§ PROBLEM TO SOLVE
In the material below, the required lines run from the one containing "Full Saply toolkit inside the Word editor." through the one containing "List unsubscribed contacts". Copy those lines exactly, ends included, and nothing else.

§ SOURCE DATA
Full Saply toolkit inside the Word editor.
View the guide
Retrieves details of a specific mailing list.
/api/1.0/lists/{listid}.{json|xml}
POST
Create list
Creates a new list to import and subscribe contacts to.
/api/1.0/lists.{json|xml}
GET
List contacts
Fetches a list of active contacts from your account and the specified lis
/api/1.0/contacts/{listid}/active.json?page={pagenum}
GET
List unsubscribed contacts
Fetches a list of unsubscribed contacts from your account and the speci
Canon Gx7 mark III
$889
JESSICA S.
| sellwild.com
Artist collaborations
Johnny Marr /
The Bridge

...

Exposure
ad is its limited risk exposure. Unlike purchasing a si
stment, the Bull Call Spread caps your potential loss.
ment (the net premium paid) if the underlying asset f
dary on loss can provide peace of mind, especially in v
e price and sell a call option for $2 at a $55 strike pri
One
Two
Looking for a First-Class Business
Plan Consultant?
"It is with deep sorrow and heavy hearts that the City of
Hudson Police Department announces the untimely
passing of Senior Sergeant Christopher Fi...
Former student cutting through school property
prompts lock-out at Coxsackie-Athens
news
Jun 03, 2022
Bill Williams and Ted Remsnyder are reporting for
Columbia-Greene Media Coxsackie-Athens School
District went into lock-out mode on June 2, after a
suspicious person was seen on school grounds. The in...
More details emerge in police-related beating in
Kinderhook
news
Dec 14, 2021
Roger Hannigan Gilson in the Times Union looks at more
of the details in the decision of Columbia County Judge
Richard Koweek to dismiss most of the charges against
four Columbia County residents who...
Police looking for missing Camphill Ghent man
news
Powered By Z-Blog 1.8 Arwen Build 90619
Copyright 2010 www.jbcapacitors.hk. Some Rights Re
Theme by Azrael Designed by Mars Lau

* * *

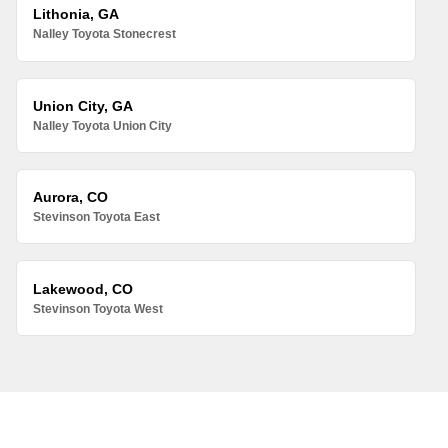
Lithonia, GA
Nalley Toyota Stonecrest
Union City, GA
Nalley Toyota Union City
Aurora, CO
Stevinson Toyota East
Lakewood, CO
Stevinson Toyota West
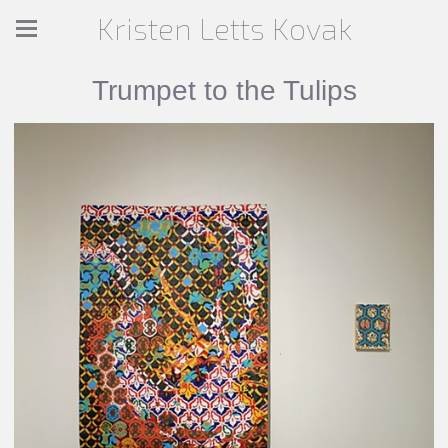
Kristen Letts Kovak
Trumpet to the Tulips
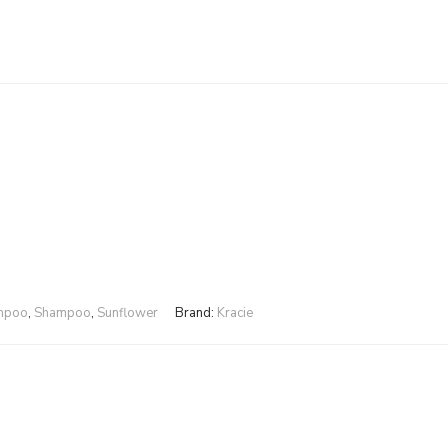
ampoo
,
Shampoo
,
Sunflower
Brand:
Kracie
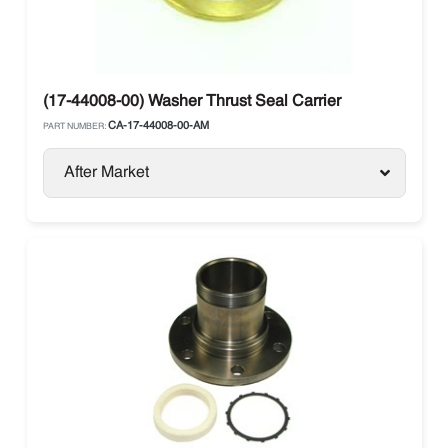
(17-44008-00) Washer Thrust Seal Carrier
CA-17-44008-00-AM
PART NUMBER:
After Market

§ EXERCISE ANSWER
Full Saply toolkit inside the Word editor.
View the guide
Retrieves details of a specific mailing list.
/api/1.0/lists/{listid}.{json|xml}
POST
Create list
Creates a new list to import and subscribe contacts to.
/api/1.0/lists.{json|xml}
GET
List contacts
Fetches a list of active contacts from your account and the specified lis
/api/1.0/contacts/{listid}/active.json?page={pagenum}
GET
List unsubscribed contacts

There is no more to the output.